When I was 13, the teachers and my peers at Del Dios Middle School awarded me with the title “Most Likely to Succeed.”
“Aren’t you proud,” people would ask.
“So, what are you going to do,” people would wonder.
“How do you feel,” is the question that would follow.
I’ve written about the importance of accepting compliments, but honors and awards are different than compliments. Actual recognition seems to come with some unspoken expectation that you will exceed the desired outcome of those awarding you the honor.
At least, that’s how I felt about it. I went into high school thinking I should not only already be a news anchor in some small town, but that I should also know exactly how I was going to succeed! Talk about pressure.

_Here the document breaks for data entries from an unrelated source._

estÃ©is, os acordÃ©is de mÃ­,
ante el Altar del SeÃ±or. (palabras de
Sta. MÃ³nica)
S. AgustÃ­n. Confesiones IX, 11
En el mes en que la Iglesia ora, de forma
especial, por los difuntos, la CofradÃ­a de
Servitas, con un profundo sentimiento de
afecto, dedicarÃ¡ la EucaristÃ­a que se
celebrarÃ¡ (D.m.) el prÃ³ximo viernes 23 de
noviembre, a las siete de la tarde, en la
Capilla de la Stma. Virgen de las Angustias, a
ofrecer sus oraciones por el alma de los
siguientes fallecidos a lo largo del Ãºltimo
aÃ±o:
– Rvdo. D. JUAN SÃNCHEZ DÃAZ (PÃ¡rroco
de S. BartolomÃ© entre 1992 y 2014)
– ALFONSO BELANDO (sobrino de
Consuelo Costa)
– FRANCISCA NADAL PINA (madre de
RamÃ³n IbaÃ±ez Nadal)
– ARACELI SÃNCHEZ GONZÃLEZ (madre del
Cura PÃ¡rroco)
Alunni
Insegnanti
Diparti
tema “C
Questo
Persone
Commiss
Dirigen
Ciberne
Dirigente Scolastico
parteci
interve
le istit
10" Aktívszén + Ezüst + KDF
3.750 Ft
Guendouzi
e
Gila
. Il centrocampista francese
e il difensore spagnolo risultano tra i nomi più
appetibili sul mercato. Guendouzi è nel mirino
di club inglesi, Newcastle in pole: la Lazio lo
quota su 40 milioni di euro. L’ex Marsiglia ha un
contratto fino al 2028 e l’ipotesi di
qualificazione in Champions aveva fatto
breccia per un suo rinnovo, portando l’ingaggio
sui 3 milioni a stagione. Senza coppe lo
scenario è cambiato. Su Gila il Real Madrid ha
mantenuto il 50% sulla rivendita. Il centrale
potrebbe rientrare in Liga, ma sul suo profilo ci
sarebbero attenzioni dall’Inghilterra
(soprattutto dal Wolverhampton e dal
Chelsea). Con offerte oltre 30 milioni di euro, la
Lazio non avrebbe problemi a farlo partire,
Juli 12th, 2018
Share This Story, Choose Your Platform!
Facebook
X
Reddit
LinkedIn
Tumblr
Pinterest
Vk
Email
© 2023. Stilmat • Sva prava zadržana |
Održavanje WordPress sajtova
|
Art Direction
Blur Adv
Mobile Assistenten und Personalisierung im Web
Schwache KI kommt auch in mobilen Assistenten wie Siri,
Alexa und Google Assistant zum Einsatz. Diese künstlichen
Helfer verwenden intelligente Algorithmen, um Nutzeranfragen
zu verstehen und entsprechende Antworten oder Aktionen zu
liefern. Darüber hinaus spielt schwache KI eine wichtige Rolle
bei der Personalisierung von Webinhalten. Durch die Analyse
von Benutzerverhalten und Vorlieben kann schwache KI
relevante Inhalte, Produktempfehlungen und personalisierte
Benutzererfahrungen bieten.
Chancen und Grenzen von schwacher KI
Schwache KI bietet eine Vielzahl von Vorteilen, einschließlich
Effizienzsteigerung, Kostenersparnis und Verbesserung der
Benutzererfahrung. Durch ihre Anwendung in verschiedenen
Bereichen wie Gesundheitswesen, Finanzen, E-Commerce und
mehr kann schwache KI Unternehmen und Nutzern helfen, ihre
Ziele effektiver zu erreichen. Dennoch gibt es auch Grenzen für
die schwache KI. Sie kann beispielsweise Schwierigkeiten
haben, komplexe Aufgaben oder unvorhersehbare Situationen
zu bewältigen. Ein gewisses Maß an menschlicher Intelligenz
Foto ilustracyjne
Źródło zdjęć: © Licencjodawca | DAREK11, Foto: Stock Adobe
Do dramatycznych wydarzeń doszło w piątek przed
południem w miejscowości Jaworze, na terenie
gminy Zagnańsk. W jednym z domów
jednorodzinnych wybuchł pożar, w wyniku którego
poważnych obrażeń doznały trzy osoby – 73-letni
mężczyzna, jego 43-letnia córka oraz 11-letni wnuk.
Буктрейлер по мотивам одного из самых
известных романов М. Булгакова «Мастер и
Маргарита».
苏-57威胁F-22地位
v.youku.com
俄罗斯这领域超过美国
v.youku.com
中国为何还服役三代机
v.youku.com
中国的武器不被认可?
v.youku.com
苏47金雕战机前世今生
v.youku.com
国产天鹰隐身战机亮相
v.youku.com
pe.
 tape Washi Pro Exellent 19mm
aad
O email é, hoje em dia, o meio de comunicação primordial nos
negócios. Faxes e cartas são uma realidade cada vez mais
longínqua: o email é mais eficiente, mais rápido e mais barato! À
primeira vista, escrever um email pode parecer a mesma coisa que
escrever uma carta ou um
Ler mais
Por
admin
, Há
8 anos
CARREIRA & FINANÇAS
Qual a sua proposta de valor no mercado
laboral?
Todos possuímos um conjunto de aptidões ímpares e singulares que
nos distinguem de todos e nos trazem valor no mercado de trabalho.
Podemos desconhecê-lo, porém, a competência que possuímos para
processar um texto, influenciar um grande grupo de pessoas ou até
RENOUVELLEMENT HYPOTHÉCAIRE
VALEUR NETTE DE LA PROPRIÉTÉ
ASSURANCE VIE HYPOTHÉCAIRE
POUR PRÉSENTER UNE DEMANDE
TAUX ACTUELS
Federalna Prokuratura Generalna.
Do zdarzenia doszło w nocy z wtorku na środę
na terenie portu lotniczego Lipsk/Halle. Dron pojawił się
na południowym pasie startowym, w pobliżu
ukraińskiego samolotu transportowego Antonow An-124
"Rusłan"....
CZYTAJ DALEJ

Recently, I learned I was the recipient of an unexpected honor of appreciation at work, and the first thing I thought of was how was I going to live beyond it.
Does an Academy-Award Winning Actor stop pursuing roles that challenge him or her? Or, do they pursue the things that push them beyond even that line?
The answers are this:
We should always push ourselves to be better than we already are, while accepting and understanding our own limitations.
But, we should never strive to please everyone and meet everyone else’s expectations of us. We would go absolutely crazy trying to do so, and their expectation is nowhere near the same as our own.
And, you know what? I’m not the center of the world, and neither are “they.”
Romans 8:28, 31
“And we know that in all things God works for the good of those who love him,
who have been called according to his purpose.
What, then, shall we say in response to this?
If God is for us, who can be against us?”